Elevated levels of Pb in surface waters may be originated from deposits of atmospheric dust, industrial wastewater, urban runoff, and mine tailings (Chern et al. 2007). Removal of Pb from the polluted waters and wastewaters is, therefore, important in terms of protection of the public and environmental health. Traditional metal-removal techniques from water such as precipitation, oxidation, reduction, electrochemical treatment, reverse osmosis, solvent extraction, ion-exchange and evaporation are mostly expensive and difficult to apply (Özcan et al. 2009; Kul and Koyuncu 2010; Gupta et al. 2012, Gupta and Rastogi 2009). Compared with the traditional methods, adsorption has received specific attention because it has significant advantages including high efficiency, easy handling, high selectivity and minimum production of chemical or biological sludge (Randelovic et al. 2012; Gupta et al. 2007a, b, 2009).
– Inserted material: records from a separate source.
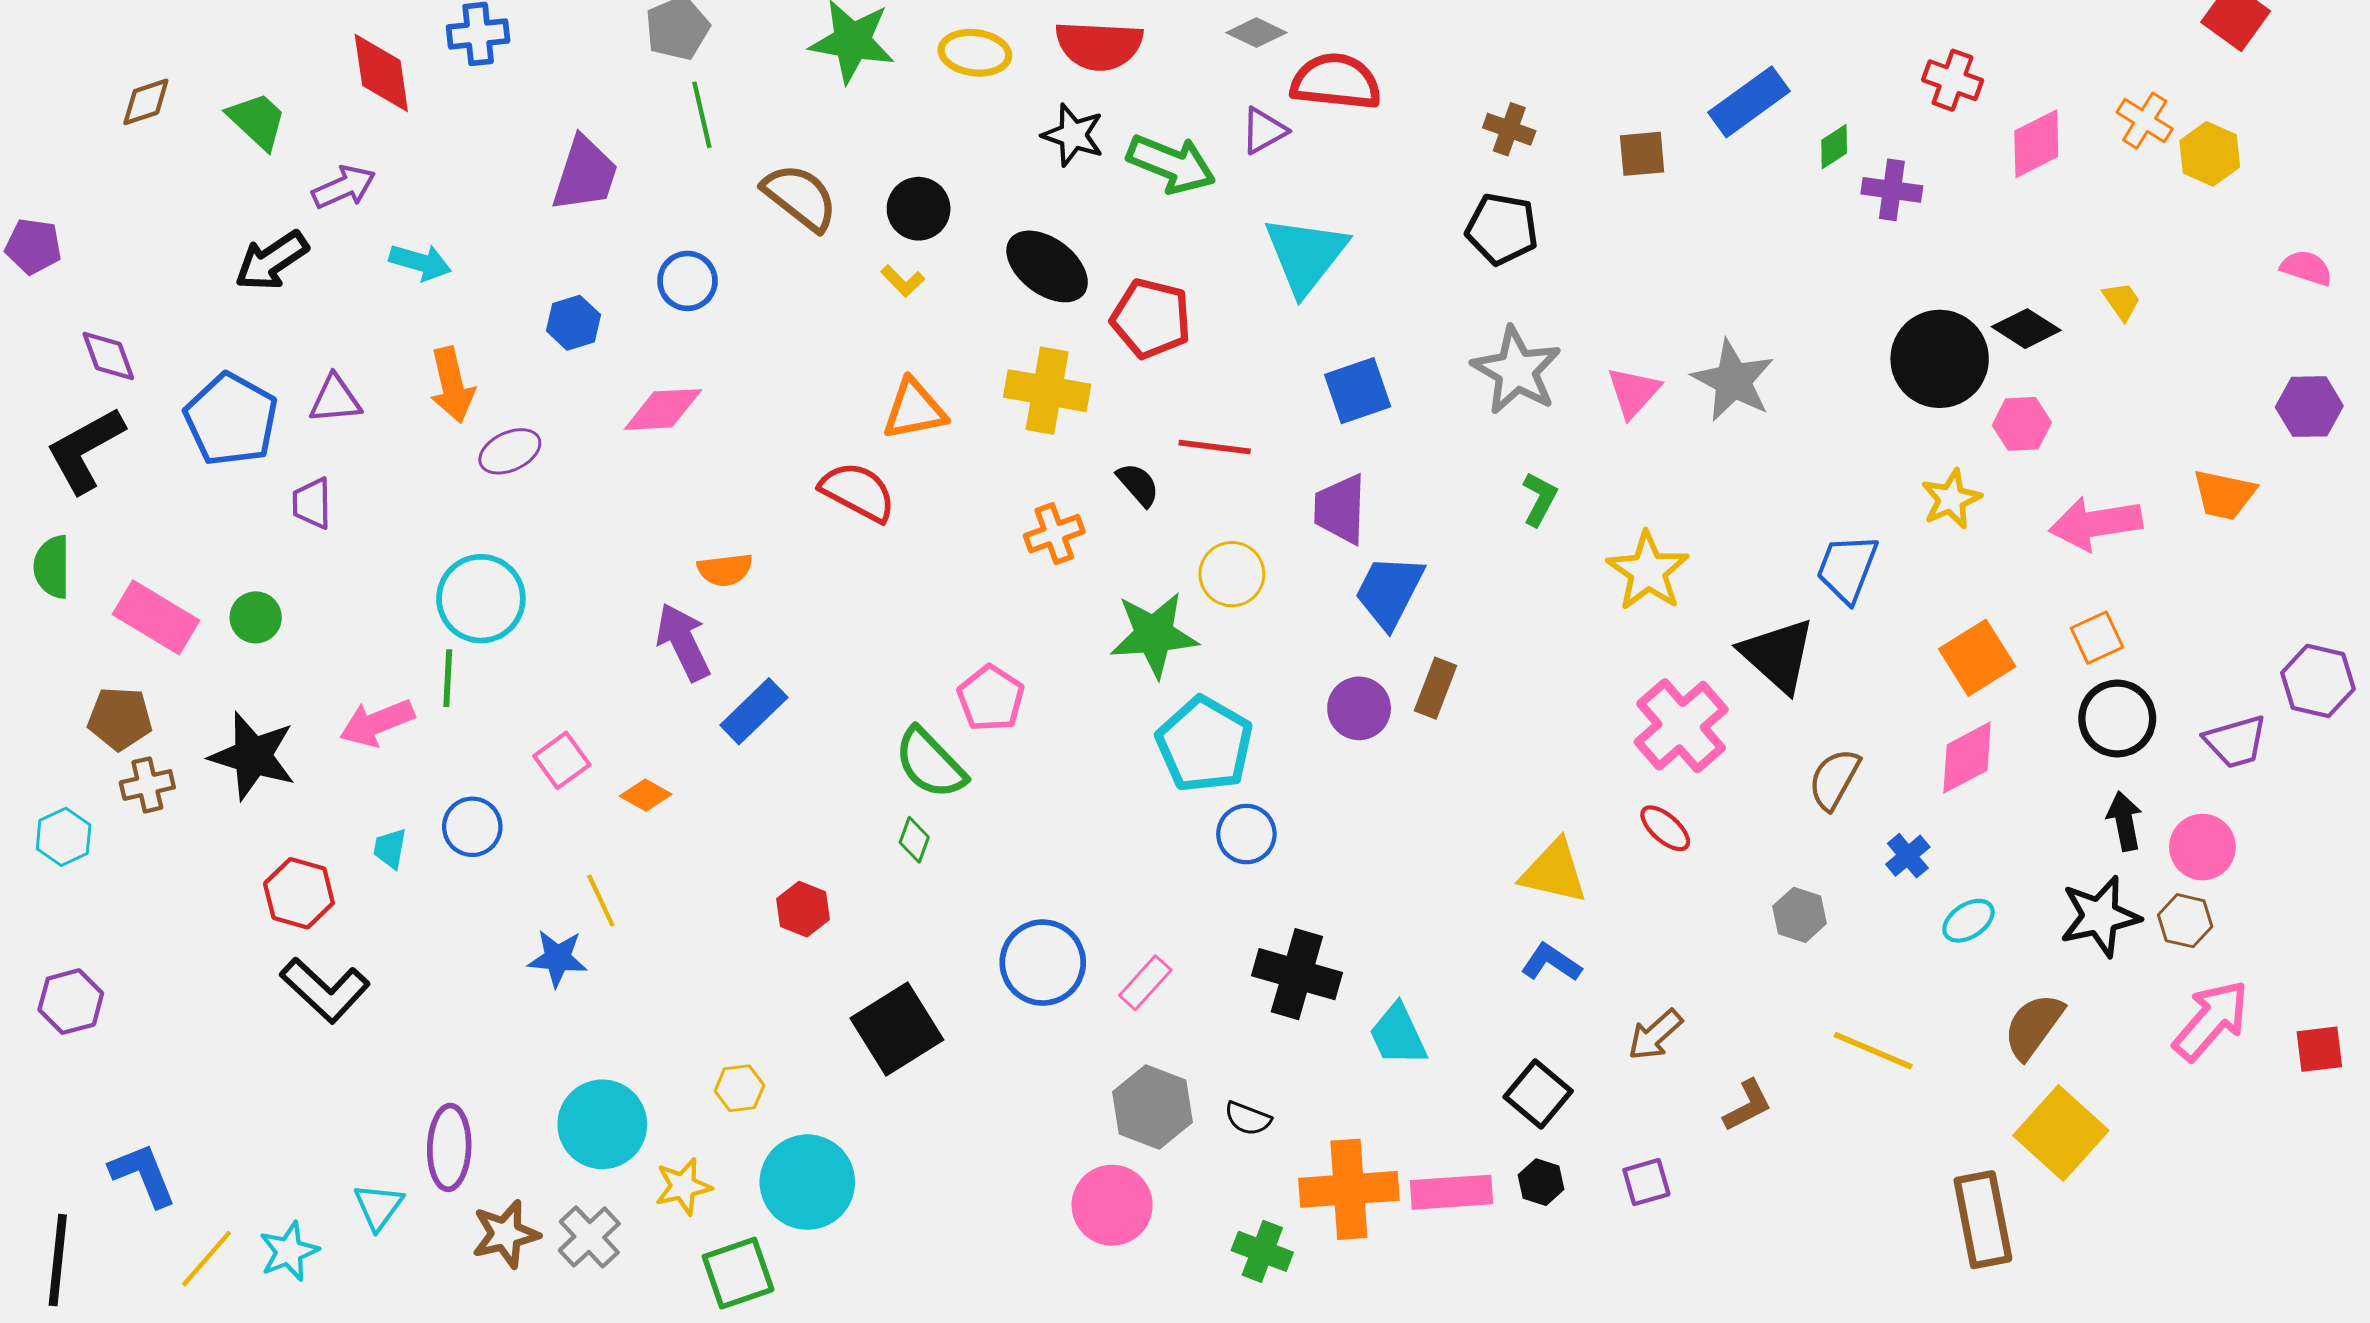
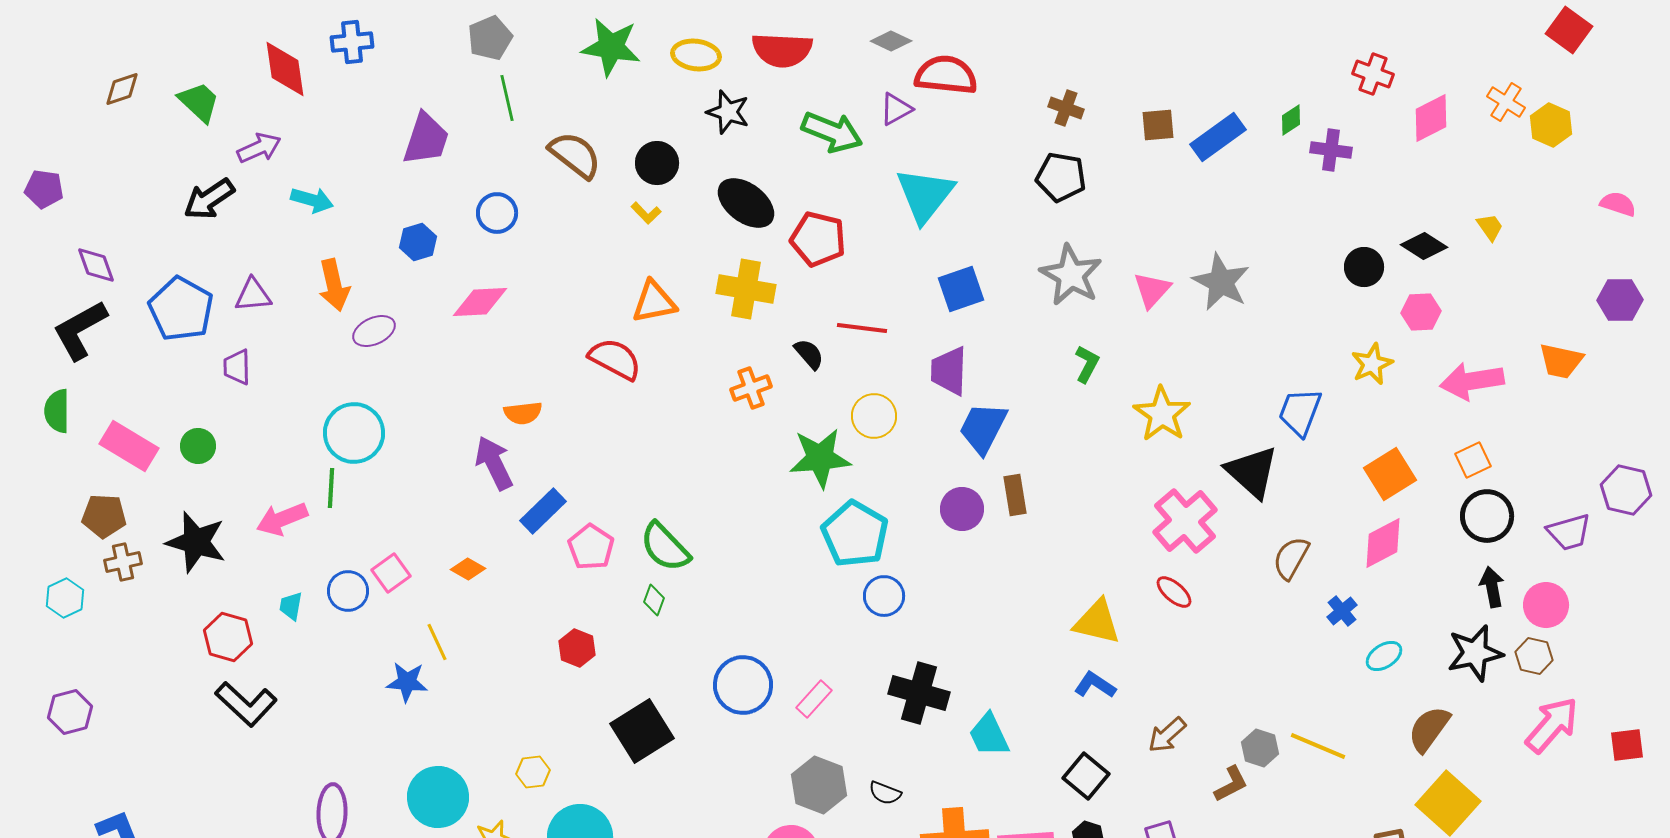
blue rectangle: (1749, 102) -> (1218, 137), moved
black star: (1073, 135) -> (728, 112), moved
black circle: (1940, 359) -> (1364, 267), size x0.6
brown rectangle: (1436, 688) -> (1015, 495), turned -30
pink pentagon: (991, 698) -> (591, 547), moved
pink square: (562, 760) -> (391, 573), moved
gray hexagon: (1800, 915) -> (1260, 748), moved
Clay minerals, polymers and activated carbon have been used as adsorbents for removing metals from aqueous solutions (Randelovic et al. 2012; Duranoglu et al. 2012). Activated carbon is the most extensively used adsorbent in water purification processes. However, it has some disadvantages including high cost, problems of regeneration, and difficulties of separation from wastewater (Wang et al. 2009a, b; Zhang et al. 2007). Recently, much attention has been paid to clay minerals such as bentonite (Zhao et al. 2010; Ulusoy and Simsek 2005; Futalan et al. 2011), attapulgite (Wang et al. 2009a, b; Chen and Wang 2009; Zhao et al. 2009), kaolinite (Unuabonah et al. 2008a, b) and zeolite (Ulusoy and Simsek 2005) as low-cost adsorbents with high specific surface area, chemical and mechanical stability, and high cation exchange capacities (CEC). Colloidal dispersions of clays, however, can cause some difficulties hindering water flow (Keren and Ben-Hur 2003).

Polymers, having numerous functional groups such as carboxylic, amine, hydroxyl and sulfonic, could be used as complexing agents for the adsorptive removal of metal ions from aqueous solutions (Futalan et al. 2011; Chen and Wang 2009; Bleiman and Mishael 2010). Lack of desirable mechanical properties and structural strength, however, is the main disadvantage of the most polymers for water treatment purposes. By intercalation of organic polymers into the layered clay galleries, organic–inorganic nanocomposites can be formed in which the clay framework serves to protect, stabilize and orient the polymer, and to mediate its function (Lu et al. 2001). For example, polyacrylic acid (PAA) possesses many polar carboxylic groups with ability to form strong complexes with metal ions in solution (Tran et al. 2005). The high water solubility of PAA, however, greatly hinders application of this polymer to remove heavy metal ions from wastewater. If PAA forms composites with clay particles, the solubility of the polymer becomes negligible as the polymer is linked to the insoluble clay particles. Furthermore, immobilization in the cross-linked network prevents coagulation of the dispersed clay particles.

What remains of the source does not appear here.